В этот день Валерьян Григорьевич обедал один, потому что вся его семья уехала на званый обед, на который и он был приглашен, но решил не ехать, потому что сердцебиения и удушье все сильнее и сильнее мучили его.

Он смотрел в окно, как его жена и дочь усаживались в карету, а когда карета отъехала, пришел к себе, переоделся в халат и туфли и присел на кровать.

Все последнее время, как только он оставался один, он думал о смерти. Эта мысль была новая, неожиданная и до такой степени непонятная, что сколько он ни думал, ему все казалось, что он отвлекается, что ему что-то мешает дойти до самой сути, что как только он начинает "чувствовать" смерть, ему вспоминается вся жизнь, и эти воспоминания так захватывают его, как будто они приобрели особое и важное значение. Думать о себе он теперь мог без конца, и ему казалось, что от этих дум он не спит по ночам; и он не знал, порождают ли эти думы болезнь, или болезнь рождает думы? Стали ли его мысли болезнью, или сама болезнь обратилась в мысль? Но думать о своей смерти и жизни стало для него потребностью.

Никогда он не знал и не поверил бы, что это так интересно! По привычке он иногда брал книгу, пробовал читать, но интерес не возбуждался, напряженное внимание утомлялось и он с недоумением спрашивал себя, как могла его раньше занимать вся эта вымышленность, все эти истории о несуществующих людях, тогда как у него была своя жизнь, свои мысли, свои чувства. Как будто только теперь понял он простые слова: "своя жизнь", понял, что у него эта жизнь была и есть, и понял именно в то время, когда она должна была кончиться.

В тот день, когда он это понял, он долго, с волнением следил за своими детьми и вдруг сказал дочери: "помни, что у тебя есть своя жизнь!" Она засмеялась и, смеясь, поцеловала его. С тех пор, как он захворал, и жена, и дети часто ласкали его, но на его слова обращали еще менее внимания, чем раньше. Очевидно, что для них его мысли тоже отождествлялись с его болезнью, но болезнь имела значение, а мысли и слова -- никакого. Он это скоро заметил и избегал говорить, хотя это было очень тяжело.

Теперь, как только он остался один, он приготовился думать, зная, что уже никто и ничто не помешает ему, и сразу начал с того, с чего всегда начинал: с мысли о своей скорой смерти.

Он сидел на кровати, в халате и туфлях, смотрел на свои исхудавшие руки и проверял свое самочувствие.

-- Совсем я себя недурно чувствую, -- думал он.

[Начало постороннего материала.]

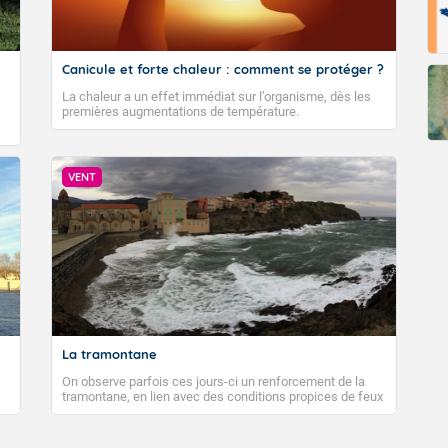
Canicule et forte chaleur : comment se protéger ?
La chaleur a un effet immédiat sur l’organisme, dès les
premières augmentations de température.
VENT
La tramontane
On observe parfois ces jours-ci un renforcement de la
tramontane, en lien avec des conditions propices de feux
de forêt. Mais qu'est-ce que la tramontane ? Quelles sont
ses caractéristiques ? La tramontane est un vent
turbulent soufflant de secteur nord-ouest à nord, ou ouest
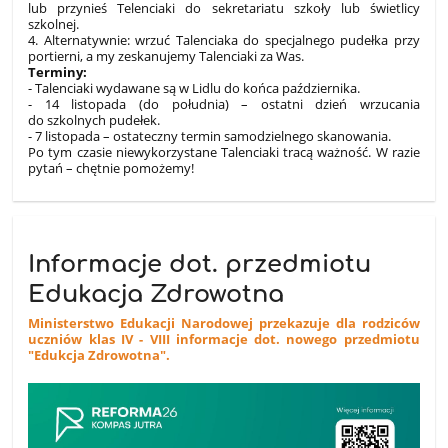
lub przynieś Telenciaki do sekretariatu szkoły lub świetlicy
szkolnej.
4. Alternatywnie: wrzuć Talenciaka do specjalnego pudełka przy
portierni, a my zeskanujemy Talenciaki za Was.
Terminy:
- Talenciaki wydawane są w Lidlu do końca października.
- 14 listopada (do południa) – ostatni dzień wrzucania
do szkolnych pudełek.
- 7 listopada – ostateczny termin samodzielnego skanowania.
Po tym czasie niewykorzystane Talenciaki tracą ważność. W razie
pytań – chętnie pomożemy!
Informacje dot. przedmiotu
Edukacja Zdrowotna
Ministerstwo Edukacji Narodowej przekazuje dla rodziców
uczniów klas IV - VIII informacje dot. nowego przedmiotu
"Edukcja Zdrowotna".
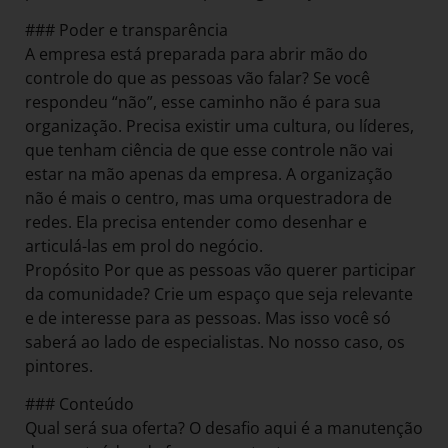
### Poder e transparência
A empresa está preparada para abrir mão do
controle do que as pessoas vão falar? Se você
respondeu “não”, esse caminho não é para sua
organização. Precisa existir uma cultura, ou líderes,
que tenham ciência de que esse controle não vai
estar na mão apenas da empresa. A organização
não é mais o centro, mas uma orquestradora de
redes. Ela precisa entender como desenhar e
articulá-las em prol do negócio.
Propósito Por que as pessoas vão querer participar
da comunidade? Crie um espaço que seja relevante
e de interesse para as pessoas. Mas isso você só
saberá ao lado de especialistas. No nosso caso, os
pintores.
### Conteúdo
Qual será sua oferta? O desafio aqui é a manutenção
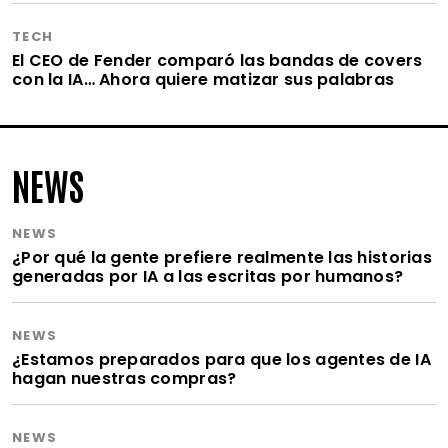
TECH
El CEO de Fender comparó las bandas de covers
con la IA… Ahora quiere matizar sus palabras
NEWS
NEWS
¿Por qué la gente prefiere realmente las historias
generadas por IA a las escritas por humanos?
NEWS
¿Estamos preparados para que los agentes de IA
hagan nuestras compras?
NEWS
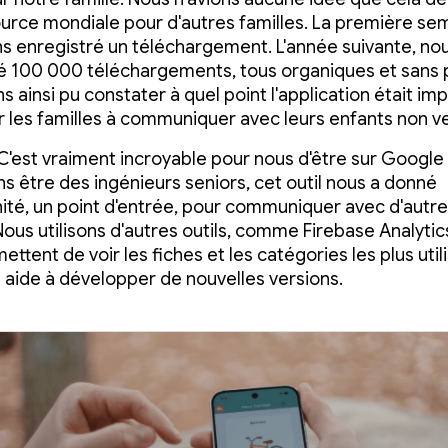
urce mondiale pour d'autres familles. La première se
s enregistré un téléchargement. L'année suivante, no
é 100 000 téléchargements, tous organiques et sans p
s ainsi pu constater à quel point l'application était im
r les familles à communiquer avec leurs enfants non v
 C'est vraiment incroyable pour nous d'être sur Google 
 être des ingénieurs seniors, cet outil nous a donné
nité, un point d'entrée, pour communiquer avec d'autr
Nous utilisons d'autres outils, comme Firebase Analytics
ttent de voir les fiches et les catégories les plus util
 aide à développer de nouvelles versions.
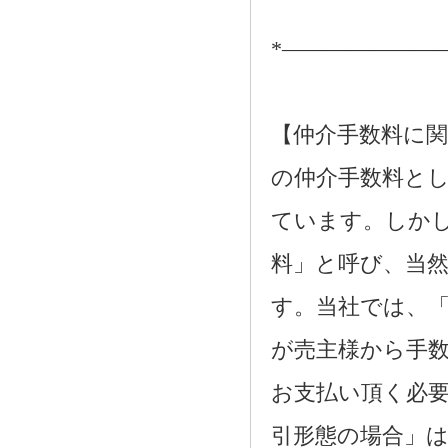
*―――――――
【仲介手数料に関
の仲介手数料とし
ています。しか
料」と呼び、当
す。当社では、
が売主様から手
お支払い頂く必
引形態の場合」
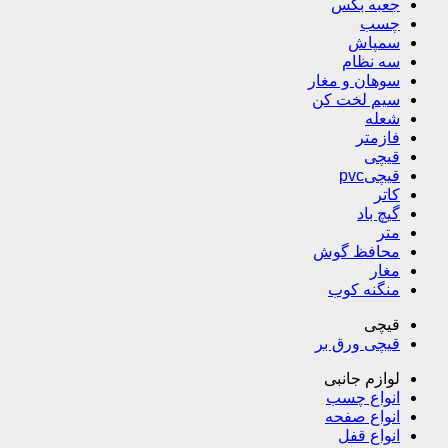
جعبه بکس
چسب
سمپاش
سه نظام
سوهان و مغار
سیم لخت کن
شعله
فازمتر
قیچی
قیچیpvc
کاتر
گیچ باد
متر
محافظ گوش
مغار
منگنه کوب
قیچی
قیچی ورق بر
لوازم جانبی
انواع چسب
انواع صفحه
انواع قفل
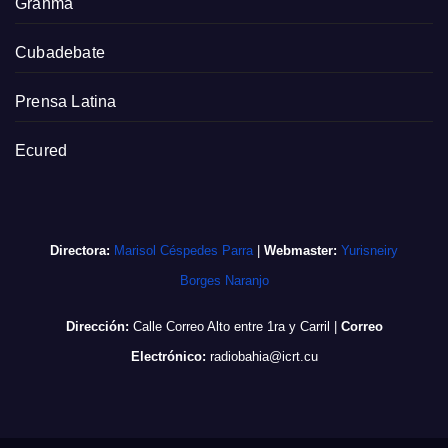
Granma
Cubadebate
Prensa Latina
Ecured
Directora:
Marisol Céspedes Parra
|
Webmaster:
Yurisneiry
Borges Naranjo
Dirección:
Calle Correo Alto entre 1ra y Carril
|
Correo
Electrónico:
radiobahia@icrt.cu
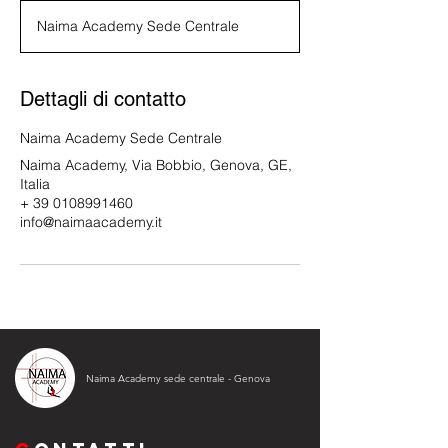
r
Naima Academy Sede Centrale
m
i
n
a
Dettagli di contatto
t
o
Naima Academy Sede Centrale
Naima Academy, Via Bobbio, Genova, GE,
Italia
+ 39 0108991460
info@naimaacademy.it
Naima Academy sede centrale - Genova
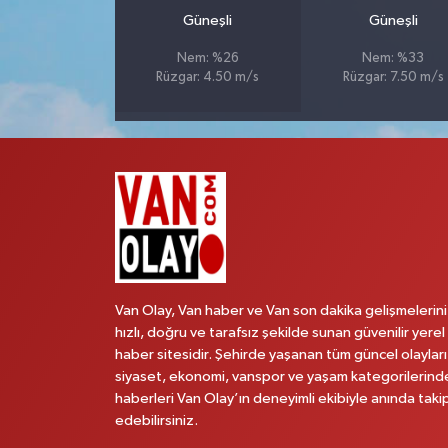
Güneşli
Güneşli
Nem: %26
Nem: %33
Rüzgar: 4.50 m/s
Rüzgar: 7.50 m/s
Van Olay, Van haber ve Van son dakika gelişmelerini
hızlı, doğru ve tarafsız şekilde sunan güvenilir yerel
haber sitesidir. Şehirde yaşanan tüm güncel olayları
siyaset, ekonomi, vanspor ve yaşam kategorilerind
haberleri Van Olay’ın deneyimli ekibiyle anında taki
edebilirsiniz.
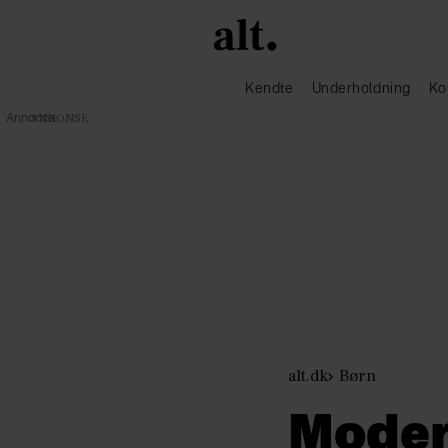
Kendte
Underholdning
Ko
Annonce
alt.dk
Børn
Moder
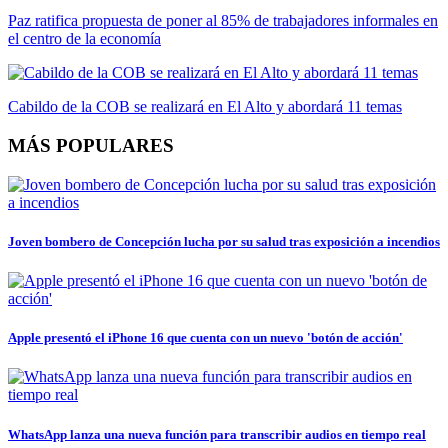
Paz ratifica propuesta de poner al 85% de trabajadores informales en
el centro de la economía
Cabildo de la COB se realizará en El Alto y abordará 11 temas
MÁS POPULARES
Joven bombero de Concepción lucha por su salud tras exposición a incendios
Apple presentó el iPhone 16 que cuenta con un nuevo 'botón de acción'
WhatsApp lanza una nueva función para transcribir audios en tiempo real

-- Ведь если бы я хотел, я, конечно, мог бы надеть фрак и ехать на обед. Я просто не захотел. Я вот и не лягу. И не оттого, что я не могу лечь, а потому что не хочу. Значит, я не слаб. Сердце очень бьется. Но ведь болезни сердца у меня нет. Следовательно, можно не обращать на него внимания.

-- Если я так утешаю себя, значит, я очень хочу жить?.. Или я очень боюсь смерти?.. -- сейчас же поймал он себя, в сотый раз возвращаясь к одному и тому же пути своего мышления и не замечая этого.

-- Жить?.. Боюсь?..

Он встал и бесцельно пошел по большим, пустым комнатам, слабо освещенным уличными фонарями.

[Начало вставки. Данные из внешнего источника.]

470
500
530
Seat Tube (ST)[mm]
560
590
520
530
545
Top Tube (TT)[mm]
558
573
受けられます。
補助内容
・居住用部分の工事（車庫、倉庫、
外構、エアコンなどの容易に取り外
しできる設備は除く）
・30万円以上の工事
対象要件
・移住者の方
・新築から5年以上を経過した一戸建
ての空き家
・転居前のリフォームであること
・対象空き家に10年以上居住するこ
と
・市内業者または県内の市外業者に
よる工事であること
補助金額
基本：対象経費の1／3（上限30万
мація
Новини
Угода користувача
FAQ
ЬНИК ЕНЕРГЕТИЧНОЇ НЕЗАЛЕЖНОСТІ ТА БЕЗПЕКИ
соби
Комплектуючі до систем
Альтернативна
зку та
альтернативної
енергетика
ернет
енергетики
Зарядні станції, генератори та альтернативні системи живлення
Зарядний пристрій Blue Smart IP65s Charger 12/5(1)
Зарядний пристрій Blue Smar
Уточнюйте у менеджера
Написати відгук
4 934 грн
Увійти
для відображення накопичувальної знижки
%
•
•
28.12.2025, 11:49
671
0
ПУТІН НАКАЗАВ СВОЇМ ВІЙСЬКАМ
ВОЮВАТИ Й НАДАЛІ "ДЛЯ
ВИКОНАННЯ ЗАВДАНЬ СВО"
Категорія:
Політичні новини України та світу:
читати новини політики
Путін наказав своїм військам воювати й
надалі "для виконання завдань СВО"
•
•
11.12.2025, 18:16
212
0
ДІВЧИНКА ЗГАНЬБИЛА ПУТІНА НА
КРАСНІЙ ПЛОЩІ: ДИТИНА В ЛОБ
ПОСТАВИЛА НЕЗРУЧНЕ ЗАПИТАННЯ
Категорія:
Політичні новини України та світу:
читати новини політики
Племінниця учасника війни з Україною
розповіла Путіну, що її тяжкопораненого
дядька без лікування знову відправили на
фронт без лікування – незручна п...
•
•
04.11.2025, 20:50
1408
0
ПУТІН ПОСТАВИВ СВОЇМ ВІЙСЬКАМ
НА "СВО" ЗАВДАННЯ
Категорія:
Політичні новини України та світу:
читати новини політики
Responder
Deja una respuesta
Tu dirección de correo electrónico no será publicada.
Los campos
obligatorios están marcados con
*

-- Они там обедают, a я... умираю, -- вдруг подумал он и, пораженный, остановился. -- Да нет!.. С чего же это я взял, что умираю? Они бы знали и чувствовали, и не уехали бы. Значит, ничего такого нет. Ведь они мне близкие... самые близкие в жизни люди. Я их так любил...

Горло его вдруг сжало спазмой и он остановился.

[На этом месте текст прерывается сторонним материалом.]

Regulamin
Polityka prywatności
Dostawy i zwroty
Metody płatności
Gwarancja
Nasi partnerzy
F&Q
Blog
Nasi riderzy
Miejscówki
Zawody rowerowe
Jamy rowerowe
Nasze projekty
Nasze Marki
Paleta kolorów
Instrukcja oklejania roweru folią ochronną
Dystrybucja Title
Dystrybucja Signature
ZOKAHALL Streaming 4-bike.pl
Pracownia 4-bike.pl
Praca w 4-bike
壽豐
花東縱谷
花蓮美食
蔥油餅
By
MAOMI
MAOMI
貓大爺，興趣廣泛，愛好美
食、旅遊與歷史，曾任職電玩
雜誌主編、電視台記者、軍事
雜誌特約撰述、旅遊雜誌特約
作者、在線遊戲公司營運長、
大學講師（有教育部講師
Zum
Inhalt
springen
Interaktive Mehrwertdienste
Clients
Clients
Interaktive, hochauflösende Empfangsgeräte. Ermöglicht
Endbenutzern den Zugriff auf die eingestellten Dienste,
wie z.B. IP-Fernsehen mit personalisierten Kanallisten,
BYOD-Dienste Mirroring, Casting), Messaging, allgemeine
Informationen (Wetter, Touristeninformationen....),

-- Да, о них думать нельзя!.. -- вспомнил он. -- О них думать всегда слишком больно! Это не оттого, что они не понимают меня теперь, а оттого, что я слишком нервен и несправедлив. Когда я был здоров, я довольствовался нашими отношениями. Это значит, что они естественны. Все естественно! Когда они будут умирать, они будут одиноки, как я. И это естественно. Если я сам не могу разобраться, где начинается моя мысль и где кончается моя болезнь, как же им отделить одно от другого и не верить, что для того, чтобы остаться мне близкими, достаточно поцелуя в лоб, заботы о микстуре, о желудке. Благодаря тому, что у меня смертельная болезнь, я вижу и чувствую то, чего я никогда не видел и не чувствовал. Требовать от них такого же понимания, какого у меня у самого не было раньше, я не в праве. Я должен примириться с своим одиночеством и не делать себе из него горя.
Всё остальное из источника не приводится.